What to work on | For the data below, give again exactly the lines from the one containing "Berita & Artikel" through the one containing "(feste) Bereiche, die", both ends included, and no others.

Recorded data
= = = = = = =
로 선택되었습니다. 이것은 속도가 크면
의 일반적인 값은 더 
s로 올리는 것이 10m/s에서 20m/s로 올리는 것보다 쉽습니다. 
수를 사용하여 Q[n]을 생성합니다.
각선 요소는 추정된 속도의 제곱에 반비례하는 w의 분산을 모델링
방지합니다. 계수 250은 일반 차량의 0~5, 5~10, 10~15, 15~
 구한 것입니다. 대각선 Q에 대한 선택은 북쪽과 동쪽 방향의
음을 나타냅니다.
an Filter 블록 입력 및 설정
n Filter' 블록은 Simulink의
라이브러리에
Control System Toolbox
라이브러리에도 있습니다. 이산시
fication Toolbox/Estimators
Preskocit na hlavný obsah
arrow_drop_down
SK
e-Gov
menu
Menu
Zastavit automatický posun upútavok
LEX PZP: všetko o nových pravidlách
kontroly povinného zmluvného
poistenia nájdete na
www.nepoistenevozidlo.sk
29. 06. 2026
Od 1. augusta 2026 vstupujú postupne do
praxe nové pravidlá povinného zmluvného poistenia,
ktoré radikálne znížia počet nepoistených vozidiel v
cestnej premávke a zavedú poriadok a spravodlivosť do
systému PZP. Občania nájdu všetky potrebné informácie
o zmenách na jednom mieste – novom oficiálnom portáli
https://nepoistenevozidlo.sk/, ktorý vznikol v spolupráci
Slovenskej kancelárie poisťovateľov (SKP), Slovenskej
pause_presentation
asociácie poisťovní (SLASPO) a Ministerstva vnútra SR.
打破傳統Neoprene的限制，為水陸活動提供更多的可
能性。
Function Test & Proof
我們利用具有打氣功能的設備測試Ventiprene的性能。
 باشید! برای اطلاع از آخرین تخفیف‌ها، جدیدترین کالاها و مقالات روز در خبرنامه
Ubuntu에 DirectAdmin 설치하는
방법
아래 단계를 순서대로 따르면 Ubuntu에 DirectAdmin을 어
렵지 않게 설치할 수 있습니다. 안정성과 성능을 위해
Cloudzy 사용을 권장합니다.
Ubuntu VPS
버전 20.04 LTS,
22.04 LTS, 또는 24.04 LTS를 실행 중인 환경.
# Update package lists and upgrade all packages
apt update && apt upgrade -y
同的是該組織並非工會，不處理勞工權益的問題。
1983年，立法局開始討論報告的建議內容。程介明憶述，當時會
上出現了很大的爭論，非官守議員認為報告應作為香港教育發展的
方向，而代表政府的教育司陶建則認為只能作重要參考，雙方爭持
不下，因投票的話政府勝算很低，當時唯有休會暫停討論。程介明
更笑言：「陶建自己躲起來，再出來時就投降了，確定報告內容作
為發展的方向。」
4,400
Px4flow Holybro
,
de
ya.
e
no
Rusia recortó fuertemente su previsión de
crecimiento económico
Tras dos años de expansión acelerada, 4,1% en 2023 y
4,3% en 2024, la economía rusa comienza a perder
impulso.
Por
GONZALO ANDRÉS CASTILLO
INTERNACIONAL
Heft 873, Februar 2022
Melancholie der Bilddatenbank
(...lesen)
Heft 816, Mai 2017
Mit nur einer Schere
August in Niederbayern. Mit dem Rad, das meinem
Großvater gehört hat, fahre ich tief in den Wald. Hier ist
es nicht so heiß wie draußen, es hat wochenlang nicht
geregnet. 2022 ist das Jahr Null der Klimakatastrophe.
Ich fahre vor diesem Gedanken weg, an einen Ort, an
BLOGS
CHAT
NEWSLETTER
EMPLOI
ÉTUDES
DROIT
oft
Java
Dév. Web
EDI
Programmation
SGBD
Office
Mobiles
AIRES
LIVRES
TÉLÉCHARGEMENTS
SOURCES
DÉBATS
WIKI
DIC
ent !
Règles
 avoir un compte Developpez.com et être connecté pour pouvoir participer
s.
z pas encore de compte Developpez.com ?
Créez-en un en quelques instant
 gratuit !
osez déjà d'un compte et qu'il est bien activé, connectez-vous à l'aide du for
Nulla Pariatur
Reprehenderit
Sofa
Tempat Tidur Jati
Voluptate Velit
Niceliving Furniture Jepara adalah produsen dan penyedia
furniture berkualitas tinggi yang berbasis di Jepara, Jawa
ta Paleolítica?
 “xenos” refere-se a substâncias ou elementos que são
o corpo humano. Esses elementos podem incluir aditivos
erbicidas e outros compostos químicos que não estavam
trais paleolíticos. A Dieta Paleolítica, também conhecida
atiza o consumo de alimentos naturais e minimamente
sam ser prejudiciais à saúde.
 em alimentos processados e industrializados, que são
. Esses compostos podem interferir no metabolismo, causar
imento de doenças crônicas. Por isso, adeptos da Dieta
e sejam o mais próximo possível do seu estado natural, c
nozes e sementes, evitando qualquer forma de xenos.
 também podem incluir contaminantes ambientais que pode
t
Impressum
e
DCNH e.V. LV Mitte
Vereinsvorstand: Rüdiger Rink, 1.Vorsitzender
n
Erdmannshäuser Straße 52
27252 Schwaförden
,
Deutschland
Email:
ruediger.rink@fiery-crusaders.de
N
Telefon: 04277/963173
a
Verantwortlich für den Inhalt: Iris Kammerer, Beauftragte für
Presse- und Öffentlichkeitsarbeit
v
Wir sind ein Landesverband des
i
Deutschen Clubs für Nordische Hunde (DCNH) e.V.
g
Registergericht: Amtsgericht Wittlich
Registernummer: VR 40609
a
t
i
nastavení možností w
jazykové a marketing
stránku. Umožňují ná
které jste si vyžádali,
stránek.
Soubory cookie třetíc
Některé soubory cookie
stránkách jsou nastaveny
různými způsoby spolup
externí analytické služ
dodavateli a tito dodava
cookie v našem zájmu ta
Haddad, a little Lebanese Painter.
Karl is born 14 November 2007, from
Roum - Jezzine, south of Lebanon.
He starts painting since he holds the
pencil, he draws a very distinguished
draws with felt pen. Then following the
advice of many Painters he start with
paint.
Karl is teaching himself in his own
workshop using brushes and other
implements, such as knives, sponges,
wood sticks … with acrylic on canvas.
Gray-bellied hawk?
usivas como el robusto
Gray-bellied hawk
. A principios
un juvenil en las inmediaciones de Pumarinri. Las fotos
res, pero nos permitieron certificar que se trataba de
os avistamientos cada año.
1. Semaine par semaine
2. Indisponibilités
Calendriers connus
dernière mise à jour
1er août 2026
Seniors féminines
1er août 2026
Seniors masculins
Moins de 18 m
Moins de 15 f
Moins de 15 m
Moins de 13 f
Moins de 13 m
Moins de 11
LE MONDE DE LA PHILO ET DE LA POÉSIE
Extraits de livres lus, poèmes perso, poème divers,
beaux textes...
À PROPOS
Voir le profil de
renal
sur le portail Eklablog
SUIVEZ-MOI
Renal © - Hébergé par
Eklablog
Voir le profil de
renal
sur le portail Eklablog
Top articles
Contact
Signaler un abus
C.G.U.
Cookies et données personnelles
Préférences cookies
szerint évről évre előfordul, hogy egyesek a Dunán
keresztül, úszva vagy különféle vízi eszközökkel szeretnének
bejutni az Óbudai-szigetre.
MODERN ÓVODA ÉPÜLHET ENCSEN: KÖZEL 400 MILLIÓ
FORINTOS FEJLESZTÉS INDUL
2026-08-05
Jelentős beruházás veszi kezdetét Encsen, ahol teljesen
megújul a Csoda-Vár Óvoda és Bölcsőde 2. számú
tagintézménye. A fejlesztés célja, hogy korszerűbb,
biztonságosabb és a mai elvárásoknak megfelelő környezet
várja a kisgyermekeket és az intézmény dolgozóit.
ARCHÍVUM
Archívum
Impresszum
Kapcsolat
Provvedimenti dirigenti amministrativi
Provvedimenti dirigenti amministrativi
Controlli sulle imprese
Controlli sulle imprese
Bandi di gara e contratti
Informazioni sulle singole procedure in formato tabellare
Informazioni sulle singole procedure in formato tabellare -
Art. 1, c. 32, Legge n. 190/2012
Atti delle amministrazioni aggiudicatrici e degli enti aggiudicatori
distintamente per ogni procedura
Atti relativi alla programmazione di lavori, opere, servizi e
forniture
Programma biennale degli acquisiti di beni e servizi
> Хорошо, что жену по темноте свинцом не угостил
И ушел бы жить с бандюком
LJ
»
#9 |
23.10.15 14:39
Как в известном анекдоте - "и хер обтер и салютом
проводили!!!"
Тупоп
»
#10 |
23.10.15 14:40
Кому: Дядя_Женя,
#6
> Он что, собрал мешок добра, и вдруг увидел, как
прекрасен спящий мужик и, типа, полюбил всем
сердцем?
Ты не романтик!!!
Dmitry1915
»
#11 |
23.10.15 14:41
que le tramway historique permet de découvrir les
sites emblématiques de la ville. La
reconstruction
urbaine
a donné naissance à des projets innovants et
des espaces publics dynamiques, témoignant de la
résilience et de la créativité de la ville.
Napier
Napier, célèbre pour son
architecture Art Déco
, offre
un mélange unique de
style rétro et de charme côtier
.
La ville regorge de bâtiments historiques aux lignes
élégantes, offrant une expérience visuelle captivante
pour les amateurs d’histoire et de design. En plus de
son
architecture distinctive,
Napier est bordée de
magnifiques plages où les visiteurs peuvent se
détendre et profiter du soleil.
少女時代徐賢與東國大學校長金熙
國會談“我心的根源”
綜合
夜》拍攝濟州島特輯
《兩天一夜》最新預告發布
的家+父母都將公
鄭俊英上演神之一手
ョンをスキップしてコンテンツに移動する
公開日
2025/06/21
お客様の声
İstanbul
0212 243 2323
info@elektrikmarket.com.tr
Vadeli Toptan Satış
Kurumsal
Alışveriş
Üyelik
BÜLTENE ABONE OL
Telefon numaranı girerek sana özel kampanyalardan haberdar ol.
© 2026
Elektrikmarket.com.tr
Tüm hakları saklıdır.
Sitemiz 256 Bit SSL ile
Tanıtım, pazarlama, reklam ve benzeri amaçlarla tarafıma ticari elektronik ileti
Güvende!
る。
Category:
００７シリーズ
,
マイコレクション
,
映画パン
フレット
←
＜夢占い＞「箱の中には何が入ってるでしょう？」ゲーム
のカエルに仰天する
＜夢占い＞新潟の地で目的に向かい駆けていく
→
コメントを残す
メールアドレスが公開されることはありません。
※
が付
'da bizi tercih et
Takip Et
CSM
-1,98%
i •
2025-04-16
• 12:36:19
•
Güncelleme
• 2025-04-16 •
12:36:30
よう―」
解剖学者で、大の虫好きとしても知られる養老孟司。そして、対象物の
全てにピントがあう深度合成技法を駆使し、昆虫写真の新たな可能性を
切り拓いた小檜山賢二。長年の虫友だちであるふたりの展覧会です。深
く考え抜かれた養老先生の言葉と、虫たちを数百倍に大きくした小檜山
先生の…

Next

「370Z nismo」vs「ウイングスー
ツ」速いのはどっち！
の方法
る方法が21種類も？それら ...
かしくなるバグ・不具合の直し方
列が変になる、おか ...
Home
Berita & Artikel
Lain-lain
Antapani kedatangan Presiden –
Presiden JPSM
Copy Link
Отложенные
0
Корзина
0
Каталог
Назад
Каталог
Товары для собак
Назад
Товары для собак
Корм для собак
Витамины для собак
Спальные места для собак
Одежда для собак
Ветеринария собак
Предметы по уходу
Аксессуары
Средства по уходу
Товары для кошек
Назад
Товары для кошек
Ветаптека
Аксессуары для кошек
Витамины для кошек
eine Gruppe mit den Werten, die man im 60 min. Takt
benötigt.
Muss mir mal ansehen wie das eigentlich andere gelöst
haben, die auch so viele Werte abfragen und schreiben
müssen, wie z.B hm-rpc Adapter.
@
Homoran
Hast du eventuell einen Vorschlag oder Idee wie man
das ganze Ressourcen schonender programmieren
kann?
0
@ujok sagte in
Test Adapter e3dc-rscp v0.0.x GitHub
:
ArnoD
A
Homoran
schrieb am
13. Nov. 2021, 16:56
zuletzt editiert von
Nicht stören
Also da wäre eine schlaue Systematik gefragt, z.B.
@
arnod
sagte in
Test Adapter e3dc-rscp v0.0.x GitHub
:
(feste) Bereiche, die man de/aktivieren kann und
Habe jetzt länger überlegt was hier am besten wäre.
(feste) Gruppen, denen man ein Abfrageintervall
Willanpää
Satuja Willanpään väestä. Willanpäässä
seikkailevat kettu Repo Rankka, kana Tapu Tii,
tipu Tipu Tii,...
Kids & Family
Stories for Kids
= = = = = = =
Response area |
Berita & Artikel
Lain-lain
Antapani kedatangan Presiden –
Presiden JPSM
Copy Link
Отложенные
0
Корзина
0
Каталог
Назад
Каталог
Товары для собак
Назад
Товары для собак
Корм для собак
Витамины для собак
Спальные места для собак
Одежда для собак
Ветеринария собак
Предметы по уходу
Аксессуары
Средства по уходу
Товары для кошек
Назад
Товары для кошек
Ветаптека
Аксессуары для кошек
Витамины для кошек
eine Gruppe mit den Werten, die man im 60 min. Takt
benötigt.
Muss mir mal ansehen wie das eigentlich andere gelöst
haben, die auch so viele Werte abfragen und schreiben
müssen, wie z.B hm-rpc Adapter.
@
Homoran
Hast du eventuell einen Vorschlag oder Idee wie man
das ganze Ressourcen schonender programmieren
kann?
0
@ujok sagte in
Test Adapter e3dc-rscp v0.0.x GitHub
:
ArnoD
A
Homoran
schrieb am
13. Nov. 2021, 16:56
zuletzt editiert von
Nicht stören
Also da wäre eine schlaue Systematik gefragt, z.B.
@
arnod
sagte in
Test Adapter e3dc-rscp v0.0.x GitHub
:
(feste) Bereiche, die man de/aktivieren kann und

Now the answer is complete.